Planning the Media Literacy Unit

After a week of wasting away my time on MySpace and watching worthless television, I’m becoming more optimistic about student teaching and how much of the time I would be spending doing absolutely nothing better will at least be spent trying to become the best teacher that I can be for my now and future students.

I’m in the process of planning the 9th grade personal narrative unit and, today, I started planning the 10th grade media literacy unit.  I’ve found a wealth of materials online and am now coming face to face with the problem of narrowing down the resources that I will be able to use for a mere three week unit.  I could teach a class on this subject.  Perhaps, someday? 🙂

One of the best resources that I’ve found, oddly enough, has been a blog published by a magazine called Stay Free!.  They describe themselves as “a Brooklyn-based magazine that explores the politics and perversions of mass media and American culture.”  The media literacy program that they provide for high school and college teachers is amazing. 

From their blog I found out about Merchants of Cool, a PBS documentary detailing how corporations try to market their products to teenagers.  I am considering showing this toward the beginning of the unit.  Another introductory activity I picked up was a Powerpoint “Alphabet” excercise found in the curriculum’s course introduction.  From this slideshow students are tested on how well they know the environment surrounding them compared to letters that they see on commercial products all the time.

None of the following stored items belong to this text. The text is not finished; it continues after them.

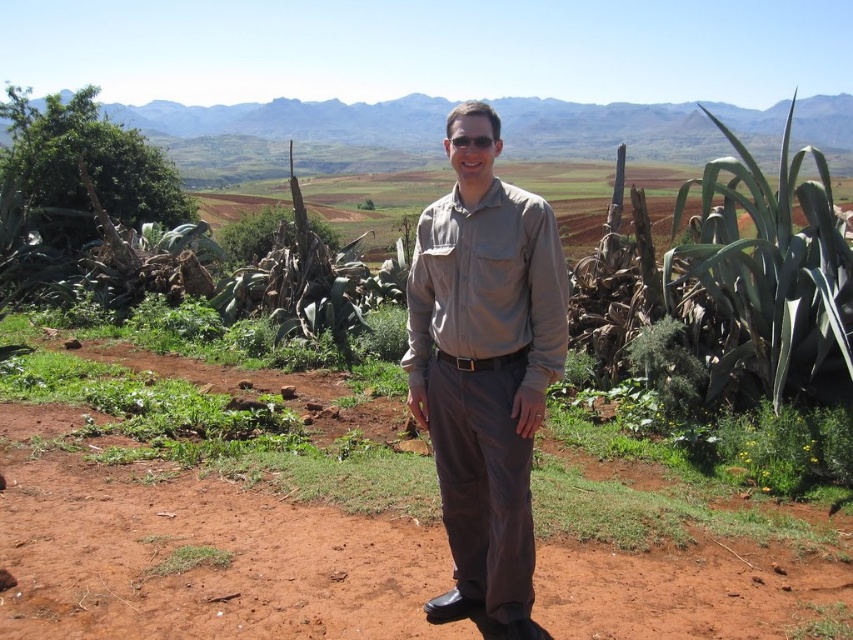 Is point (527, 566) positioned behind point (207, 561)?

No, (527, 566) is closer to viewer.

Consider the image. Is matte khaki shirt at center closer to the viewer compared to green grass at lower left?

Yes, it is in front of green grass at lower left.

Does point (480, 419) come behind point (173, 563)?

That is False.

Locate an element on the screen. The height and width of the screenshot is (640, 853). matte khaki shirt at center is located at coordinates (485, 368). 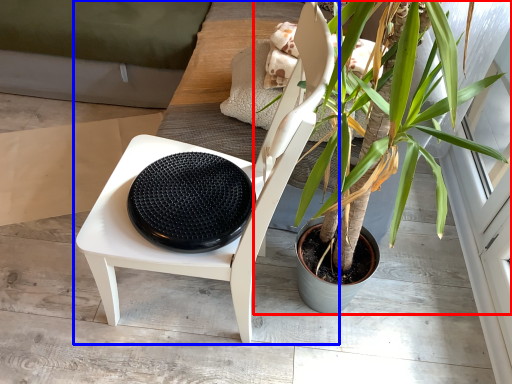 Question: Which object is further to the camera taking this photo, houseplant (highlighted by a red box) or chair (highlighted by a blue box)?

Choices:
 (A) houseplant
 (B) chair

Answer: (A) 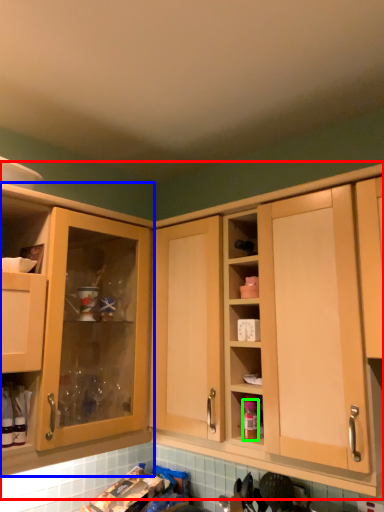 Question: Estimate the real-world distances between objects in this image. Which object is farther from cabinetry (highlighted by a red box), cabinetry (highlighted by a blue box) or bottle (highlighted by a green box)?

Choices:
 (A) cabinetry
 (B) bottle

Answer: (A) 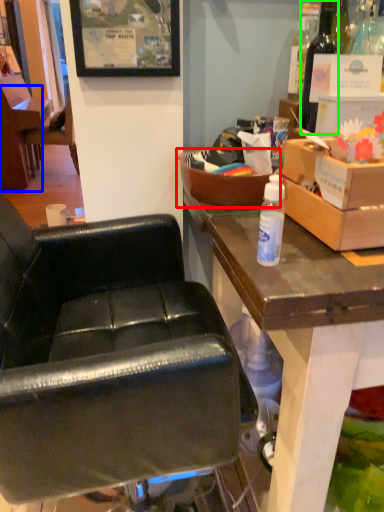 Question: Based on their relative distances, which object is nearer to box (highlighted by a red box)? Choose from chair (highlighted by a blue box) and bottle (highlighted by a green box).

Choices:
 (A) chair
 (B) bottle

Answer: (B)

On a slightly off-topic, but still related, note, I also found on their site an intriguing article by Edward Jay Epstein entitled “The Marketing of Diamonds: How a successful cartel turned a worthless rock into a priceless gem.”  Between this, the constant references to “blood diamonds” in rap songs and the new movie Blood Diamond, I am beginning to feel unforgivably and irreversably conditioned, myself.  Perhaps I can tie my impending marriage and my conflicted desires and beliefs into the unit?  Ha!

But, I am having fun designing this unit.  Just have to get back to basics.  Logic. Rhetoric. Persuasion.  Logic. Rhetoric. Persuasion.